There are several threads on the board about learning from DVD. If you search, you will find them. 

Generally, the consesus seems to be that tapes and DVD's can be a good supplement to training. But you need an instructor as the primary source, and for review and feedback.


----------



## pstarr (Sep 3, 2006)

Yes, they can act as good supplements but definitely not as a primary method of learning...


----------



## Jonathan Randall (Sep 3, 2006)

Brian R. VanCise said:
			
		

> I think that it is pretty hard (if not impossible) to do unless you have an instructor regularly checking on you. You could easily teach yourself the wrong way to do something and have that bad habit for years. If you are interested in a specific instructor then you should probably travel to them and spend a weekend or week (vacation) learning how they do things and then if they have DVD's for sale you will have a frame of referance to look at them. Good luck.


 
So true. 

The suggestion of attending classes or workshops THEN purchasing quality DVD's on the system is a good one. However; I do think an independent student can progress with DVD training in an art in which they ALREADY have significant prior training - for example, I bet I could learn the corresponding WTF hyung to the ITF hyungs I already learned via good DVD. I strongly doubt I could learn BBT or Aikido from one, though.


----------



## PrayingMantis (Sep 3, 2006)

Thank you guys for your feedback - you are pretty much agreeing with what I already thought about learning from DVDs...

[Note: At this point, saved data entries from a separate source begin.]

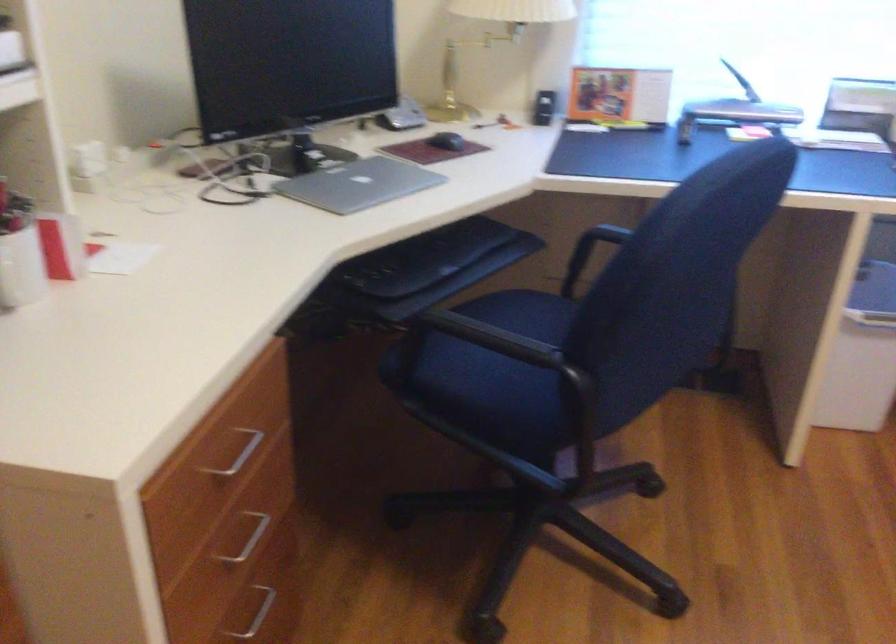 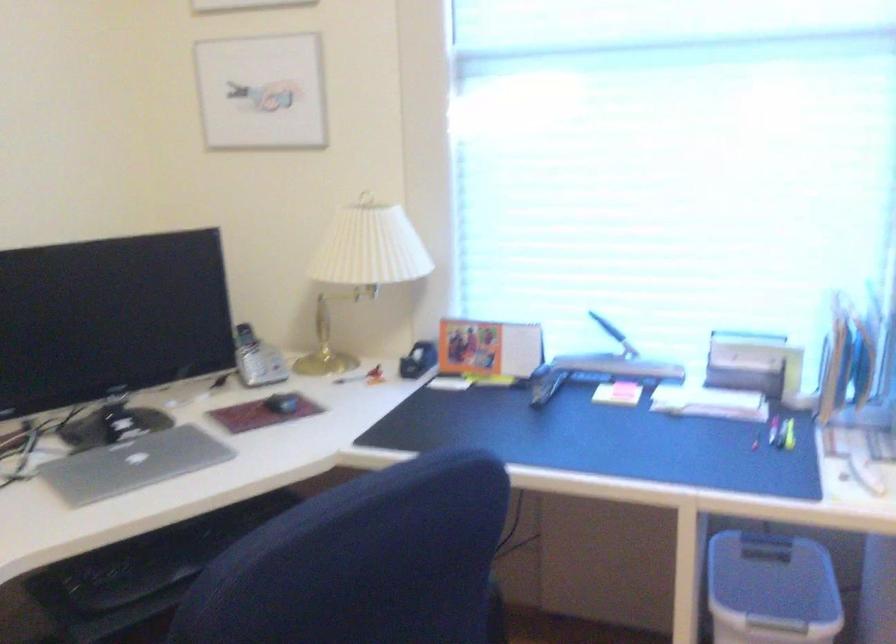 Question: How did the camera likely rotate?

Choices:
 (A) Left
 (B) Right
 (C) Up
 (D) Down

Answer: (C)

...I just was asking out of a little bit of desparation (I really want to train Mantis again); also I was not sure if I was being a bit elitist about the whole subject of tapes/DVDs.

Apparently I was not. :idunno: 

But again, thanks!


----------



## Aikironin (Sep 3, 2006)

Well keep in mind this, Training with DVD's is like Porn, no one admits to it, but we all somehow know about it.  Seriously though, I would imagine that a lot of practitioners have viewed, bought or owned some sort of MA DVD.  I am secure enough to admit it.  Although I will be honest and say I had been training for like 10 years before I really got into it, and I have only really viewed those within the arts I train in.  I would never imagine that after doing Judo for 15 years I could watch mantis style Gung fu, and delude myself into thinking I could effectively incorporate it into my training.


----------



## charyuop (Sep 4, 2006)

Hey I admit to porn....it is the best thing lol


----------



## Brian R. VanCise (Sep 4, 2006)

Jonathan Randall said:


> So true.
> 
> The suggestion of attending classes or workshops THEN purchasing quality DVD's on the system is a good one. However; I do think an independent student can progress with DVD training in an art in which they ALREADY have significant prior training - for example, I bet I could learn the corresponding WTF hyung to the ITF hyungs I already learned via good DVD. I strongly doubt I could learn BBT or Aikido from one, though.


 
You might be able to learn the movements but have an incomplete picture on how to apply them.  Or worse yet you could learn the movements incorrectly and therefore be unable to apply them.  However an advanced student can pick up things easier then someone just beginning.  That is because they have a greater referance point and an understanding of the principles and concepts of movement so I do understand what you are saying.


----------



## Cryozombie (Sep 4, 2006)

PrayingMantis said:


> More specifically, has anyone had any experience with Sifu Funk (http://www.mantiskungfu.com/)?  This second question would probably be more appropriately handled via PM, I am thinking.
> 
> Any feedback will help, thanks in advance!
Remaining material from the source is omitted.